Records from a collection

★ ★ ★

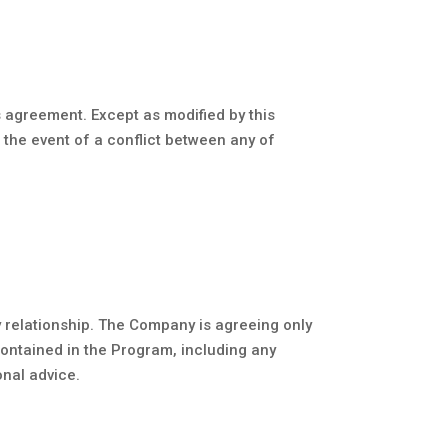
 agreement. Except as modified by this
 the event of a conflict between any of
y relationship. The Company is agreeing only
contained in the Program, including any
onal advice.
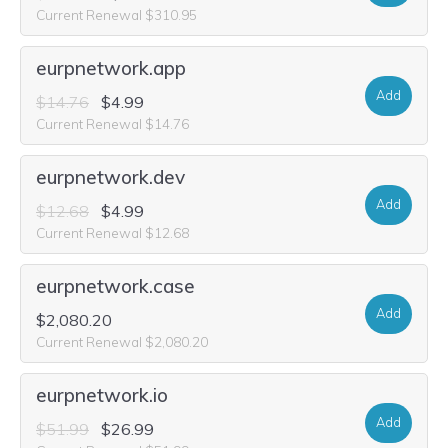
Current Renewal $310.95
eurpnetwork.app
Add
$14.76
$4.99
Current Renewal $14.76
eurpnetwork.dev
Add
$12.68
$4.99
Current Renewal $12.68
eurpnetwork.case
Add
$2,080.20
Current Renewal $2,080.20
eurpnetwork.io
Add
$51.99
$26.99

★ ★ ★

* What is expected
Reproduce each record from above exactly; pictures do not belong in the copy.

* Finished exercise
 agreement. Except as modified by this
 the event of a conflict between any of
y relationship. The Company is agreeing only
contained in the Program, including any
onal advice.
Current Renewal $310.95
eurpnetwork.app
Add
$14.76
$4.99
Current Renewal $14.76
eurpnetwork.dev
Add
$12.68
$4.99
Current Renewal $12.68
eurpnetwork.case
Add
$2,080.20
Current Renewal $2,080.20
eurpnetwork.io
Add
$51.99
$26.99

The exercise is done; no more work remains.